Con questi presupposti il di Alessandro Parola saggio dello storico cuneese, ricco ed elaborato, «Quando l’operaio diventa cittadino. Statuto dei lavoratori: una storia di diritti» (Edizioni Lavoro), ricostruisce i passaggi fondamentali che portarono all’importante traguardo civico e democratico.
La ricerca dello storico cuneese nasce grazie al giacimento prezioso e ricco conservato della Fondazione Carlo Donat-Cattin, promotrice dello studio. Grazie alla copiosa e inedita documentazione l’autore ha valorizzato il patrimonio di idee e azione politica di una dei protagonisti della storia dell’Italia repubblica dentro un contesto storico di profondi cambiamenti.

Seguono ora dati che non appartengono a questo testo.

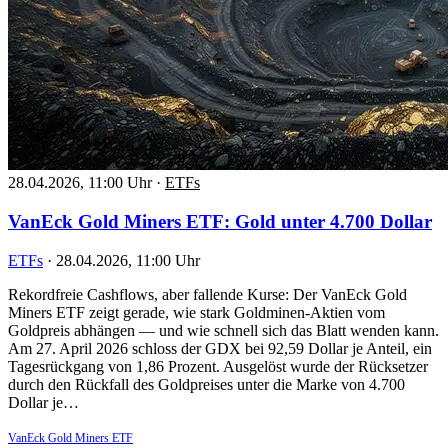
28.04.2026, 11:00 Uhr
·
ETFs
VanEck Gold Miners ETF: Gold unter 4.700 Dollar
ETFs
·
28.04.2026, 11:00 Uhr
Rekordfreie Cashflows, aber fallende Kurse: Der VanEck Gold
Miners ETF zeigt gerade, wie stark Goldminen-Aktien vom
Goldpreis abhängen — und wie schnell sich das Blatt wenden kann.
Am 27. April 2026 schloss der GDX bei 92,59 Dollar je Anteil, ein
Tagesrückgang von 1,86 Prozent. Ausgelöst wurde der Rücksetzer
durch den Rückfall des Goldpreises unter die Marke von 4.700
Dollar je…
VanEck Gold Miners ETF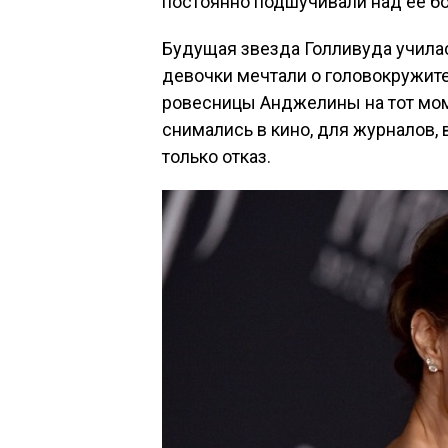
постоянно подшучивали над ее б
Будущая звезда Голливуда училас
девочки мечтали о головокружите
ровесницы Анджелины на тот мом
снимались в кино, для журналов,
только отказ.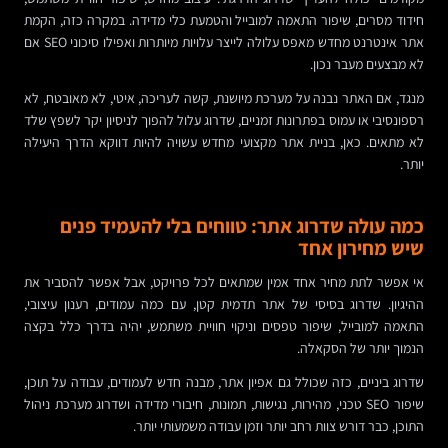
חידוד מסרים, שיפור התאמה למובייל והטמעת כלי מדידה. במקרה כזה, הקמת
אתר אינטרנט מחדש מאפס עלולה לייצר עלויות מיותרות ואפילו סיכוני SEO אם
לא מבצעים מעבר נכון.
מנגד, אם האתר נבנה על מערכת מיושנת, קשה לעריכה, איטי, לא מאובטח, לא
רספונסיבי או עמוס בפתרונות זמניים, שדרוג עלול להפוך לניסיון יקר לשפץ שלד
לא מתאים. כאן, בניית אתר מקצועי מחדש עשויה להיות דווקא הדרך היעילה
יותר.
כמה עולה שדרוג אתר: טווחים בלי להעמיד פנים
שיש מחירון אחד
אי אפשר לתת מחיר אחד אמין שמתאים לכל פרויקט, אבל אפשר להסביר את
ההיגיון. שדרוג בסיסי של אתר תדמית קטן, עם כמה עמודים, רענון עיצובי,
התאמה למובייל, שיפור טפסים וניקוי חוויית משתמש, יהיה בדרך כלל בקצה
הנמוך יותר של הסקאלה.
שדרוג ביניים, כזה שכולל גם אפיון אתר, מבנה חדש לעמודים, עבודה על תוכן,
שיפור SEO טכני, מהירות, נגישות, תמונות, חיבורי מדידה ושדרוג מערכת ניהול
התוכן, כבר דורש צוות רחב יותר וזמן עבודה משמעותי יותר.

Oggi che il mondo del lavoro è cambiato, la società plurale e multiculturale sprona cittadini e rappresentanti della Polis a ripensare un nuovo contratto sociale. Lo Statuto dei lavoratori rappresentò allora e per molto tempo, tra luci e ombre, un simbolo dell’inclusione sociale che i governi parlamentari del centrosinistra vollero riconoscere. Per questo oggi lo Statuto andrebbe studiato, conosciuto e rinnovato, aggiornato dal legislatore e metabolizzato dalla società civile, adattandolo al mondo attuale che dei principi fondamentali di dignità e rispetto della persona, inseriti nella Legge 300, ha ancora bisogno.